U.S. Tax Refunds Up 17% in Latest Data Set, Mnuchin Says

Tax refunds in the U.S. jumped 17 percent week over week, Treasury Secretary Steven Mnuchin said.

Mnuchin didn’t provide further data or clarify which week he was speaking about, though IRS figures announced last Friday showed a 17 percent drop in the amount of the average tax refund during the week ended Feb. 15 versus the same period a year earlier.

“That basically gets us to the same level as last year,” Mnuchin said during a CNBC interview in London. “I would just emphasize that even if people have perfectly done their withholding, people really should be focused on paying lower taxes and those lower taxes are money back into the economy.”

A Treasury spokeswoman said Mnuchin was referring to a rise in the average size of tax refunds for the week ended Feb. 15. An IRS spokesman didn’t immediately respond.

A 17 percent increase over last week would bring the average refund size to about $3,089.

That would still mean average refund checks would be down about 2.5 percent from the same point last year, before the new tax law was in effect.
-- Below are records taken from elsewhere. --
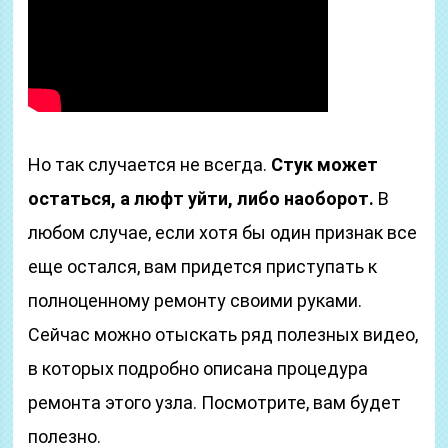
Но так случается не всегда.
Стук может
остаться, а люфт уйти, либо наоборот.
В
любом случае, если хотя бы один признак все
еще остался, вам придется приступать к
полноценному ремонту своими руками.
Сейчас можно отыскать ряд полезных видео,
в которых подробно описана процедура
ремонта этого узла. Посмотрите, вам будет
полезно.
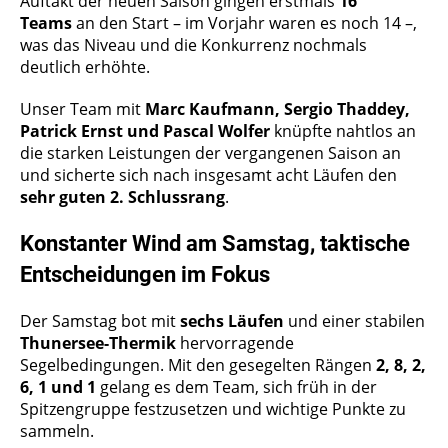
Auftakt der neuen Saison gingen erstmals
16
Teams
an den Start – im Vorjahr waren es noch 14 –,
was das Niveau und die Konkurrenz nochmals
deutlich erhöhte.
Unser Team mit
Marc Kaufmann, Sergio Thaddey,
Patrick Ernst und Pascal Wolfer
knüpfte nahtlos an
die starken Leistungen der vergangenen Saison an
und sicherte sich nach insgesamt acht Läufen den
sehr guten 2. Schlussrang
.
Konstanter Wind am Samstag, taktische
Entscheidungen im Fokus
Der Samstag bot mit
sechs Läufen
und einer stabilen
Thunersee-Thermik
hervorragende
Segelbedingungen. Mit den gesegelten Rängen
2, 8, 2,
6, 1 und 1
gelang es dem Team, sich früh in der
Spitzengruppe festzusetzen und wichtige Punkte zu
sammeln.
The increase Mnuchin touted could be attributed to thousands of refunds that had been held at the IRS for additional anti-fraud screening being sent now. Checks with refundable tax credits — such as those for earned income, children or for health care — are delayed for extra scrutiny. The data for the week ending Feb. 22 is scheduled to be released on Friday.

Mnuchin has tried to explain early data and anecdotal evidence that refunds over the first weeks of the tax filing season are lower. Less wealthy people — whose taxes typically are less complicated and who often are more eager for a refund — tend to file the earliest tax returns.

The drop in the number and amount of refunds so far has irritated taxpayers and triggered new Democratic complaints about President Donald Trump’s new tax law.

Data for the seven days through Feb. 15 showed that direct-deposit refunds dropped for the third week in a row this filing season to $2,703, from $3,256 a year earlier. The total number of refunds was down 26.5 percent to 23.5 million, the IRS said last week.